Roughly 5.7 million Americans live with Alzheimer’s, the neurodegenerative disease that slowly deteriorates memory and other cognitive abilities. For more than 25 years, many experts have pushed beta-amyloid, a protein fragment that builds up in the brain in plaques, as one of the main suspects behind the disease. Pharmaceutical companies are chasing beta-amyloid hard, racing to develop drugs to fight plaque buildup and hopefully, in turn, improve patients’ brain function. But 2018 was a mixed bag for those potential treatments.
Several companies have been developing products to inhibit BACE1, an enzyme critical to the production of beta-amyloid. But clinical trials for three of these BACE1 inhibitors ended with not-so-promising results. One was yanked for safety concerns after patients developed liver problems. Another ended early after participants had adverse effects such as trouble sleeping and suicidal thoughts, as well as no improvement in symptoms, despite lower beta-amyloid levels. The third trial finished and will move on to its next phase — even though it also showed a drop in beta-amyloid levels without significant improvement in participants’ symptoms.
Companies testing another type of pharmaceutical — antibodies that break down amyloid rather than prevent its production — checked in with more mixed results. One company reported that its antibody reduced plaque buildup at all dosage levels; at the highest levels, it also alleviated cognitive symptoms. Another group, though, decided to expand their trial before its scheduled end date to involve more people when the antibody wasn’t testing as well as hoped.
Nearly all of these results underscore a crucial question: Is beta-amyloid the real boogeyman behind Alzheimer’s? Big Pharma seems to have put all of its eggs in this basket with hardly any payoff.
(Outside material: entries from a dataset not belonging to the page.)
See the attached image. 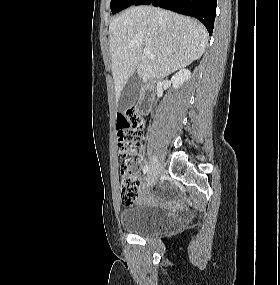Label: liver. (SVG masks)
I'll return each mask as SVG.
<instances>
[{"instance_id": "obj_1", "label": "liver", "mask_w": 280, "mask_h": 285, "mask_svg": "<svg viewBox=\"0 0 280 285\" xmlns=\"http://www.w3.org/2000/svg\"><path fill=\"white\" fill-rule=\"evenodd\" d=\"M208 32L196 20L151 6L131 7L109 26V43L116 104L136 72L143 83L161 79L200 59ZM154 59H148L144 48Z\"/></svg>"}]
</instances>
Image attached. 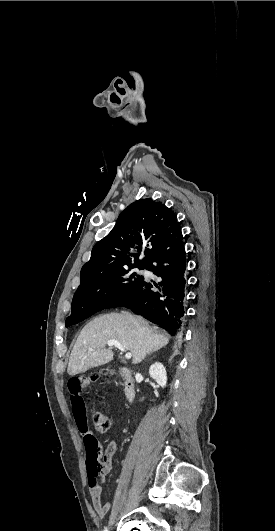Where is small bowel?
I'll list each match as a JSON object with an SVG mask.
<instances>
[{
	"label": "small bowel",
	"mask_w": 275,
	"mask_h": 531,
	"mask_svg": "<svg viewBox=\"0 0 275 531\" xmlns=\"http://www.w3.org/2000/svg\"><path fill=\"white\" fill-rule=\"evenodd\" d=\"M84 377H79L78 375H71L69 377V383L67 384V389L70 391L69 403L72 409V413L75 417H84L86 415V400L85 392L82 389L85 383ZM78 429L82 436V441L85 449L89 448L91 445L97 443L94 435L89 431L86 424H81L77 422ZM105 481V473L99 475L94 480L89 479V495L91 502L98 514L99 517L103 518L111 508L110 501H104L102 498V489L101 484Z\"/></svg>",
	"instance_id": "obj_1"
}]
</instances>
Most of the drugs are failing, and the one that did report positive results only overcame the real hurdle — an improvement in cognitive function — in people who got the highest dose, despite amyloid levels dropping for all participants. The confusing outcome has many experts concerned about what this means for amyloid’s role in Alzheimer’s. If drug companies continue hitting dead ends, soon they’ll have to more seriously consider other culprits, such as tau, another protein that builds up in Alzheimer’s-riddled brains.
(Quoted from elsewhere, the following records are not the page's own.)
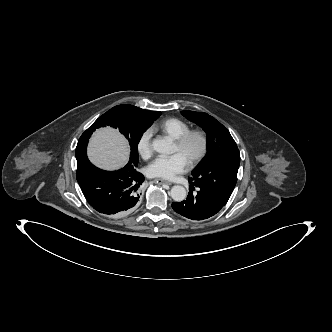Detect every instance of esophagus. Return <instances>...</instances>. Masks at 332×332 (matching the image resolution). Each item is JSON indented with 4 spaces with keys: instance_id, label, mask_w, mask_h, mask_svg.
<instances>
[{
    "instance_id": "obj_1",
    "label": "esophagus",
    "mask_w": 332,
    "mask_h": 332,
    "mask_svg": "<svg viewBox=\"0 0 332 332\" xmlns=\"http://www.w3.org/2000/svg\"><path fill=\"white\" fill-rule=\"evenodd\" d=\"M158 184H167V185H171L172 183L163 179H156L155 180Z\"/></svg>"
}]
</instances>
Treatment Trials and Tribulations in 2018:
February: Merck stops Phase 3 trial on BACE1 inhibitor verubecestat. The move comes a year after an earlier trial in which patients showed lowered beta-amyloid levels, but with adverse effects and no improvement in brain function. Biogen tweaks design of its trial for the antibody drug aducanumab.
May: Janssen shuts down its trial of BACE1 inhibitor atabecestat because of safety concerns.
June: Biogen and Eisai reveal that their BACE1 inhibitor elenbecestat lowers beta-amyloid levels, but they can’t claim the drug boosted people’s cognitive function any better than a placebo.
July: Biogen and Eisai report promising results for their antibody drug BAN2401. Users of all dosages saw drops in beta-amyloid beta levels, while those using the trial’s highest dosage also experienced improved cognitive function.